By Patrick Ducharme, prepared for the Ontario Bar Association’s 2005 Institute of Continuing Legal Education, Toronto, Ontario
My task today is to address evidentiary issues generally considered unique or at least important to drug cases. The best and most obvious place to begin is with the empowering statute, the Controlled Drugs and Substances Act (the “CDSA”) Proclaimed into force in May, 1997, the CDSA codifies all drug offences in Canada.
The Concept of Possession
Included in the CDSA are six Schedules identifying all the particular substances
and precursors declared illegal by this legislation. In section 2, the definitions section, possession is defined as meaning “possession” within the meaning of subsection 4(3) of the Criminal Code. 3 Consequently, we look to that provision for our definition:
Subsection 4(3) is as follows:
4 (3) Possession – For the purposes of this Act,
(a) a person has anything in “possession” when he has it in his personal possession or knowingly
(i) has it in the actual possession or custody of another person, or
(ii) has it in any place, whether or not that place belongs to or is occupied by him, for the use or benefit of himself or of another person; and
(b) where one of two or more persons, with the knowledge and consent of the rest, has anything in his custody or possession, it shall be deemed to be in the custody and possession of each and all of them.
“Possession” thus requires proof of two essential elements: knowledge and control.

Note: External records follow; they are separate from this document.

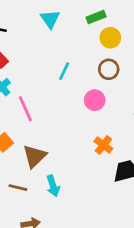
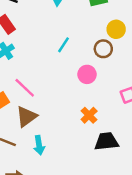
yellow circle: (110, 38) -> (116, 29), moved
pink line: (25, 109) -> (25, 88), moved, turned -30

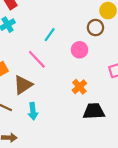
cyan line: (64, 45) -> (50, 35), moved
pink line: (25, 88) -> (37, 59), moved

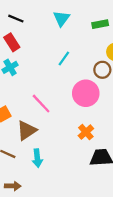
cyan line: (50, 35) -> (64, 59), moved
pink circle: (80, 50) -> (86, 93), size x1.5

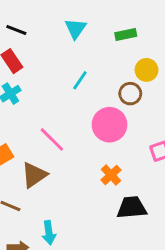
cyan arrow: (37, 158) -> (49, 233), moved

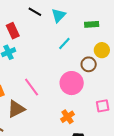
black line: (16, 30) -> (35, 12), moved
cyan line: (80, 80) -> (64, 43), moved

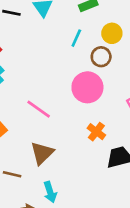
cyan line: (64, 43) -> (76, 38), moved
brown triangle: (16, 109) -> (42, 153), moved

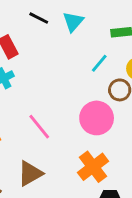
orange cross: (96, 132) -> (93, 167), size x1.5

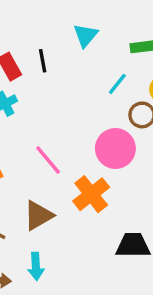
black line: (39, 18) -> (43, 61), moved, turned 54
orange cross: (93, 167) -> (91, 194), moved

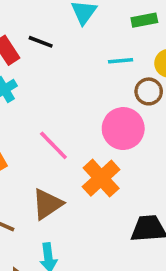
black line: (43, 61) -> (41, 42), turned -55
cyan line: (117, 84) -> (121, 61), turned 50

Evidence of knowledge and control may be either direct or circumstantial.
Direct evidence is evidence perceived by the senses. A witness who testifies: “I saw him give the drug to her” gives direct evidence. Evidence is circumstantial if it proves a fact from which another may be inferred. A witness testifies: “The cocaine was in a container in a locked closet. He had the only key.” Triers of fact have the right to draw reasonable inferences from proven facts.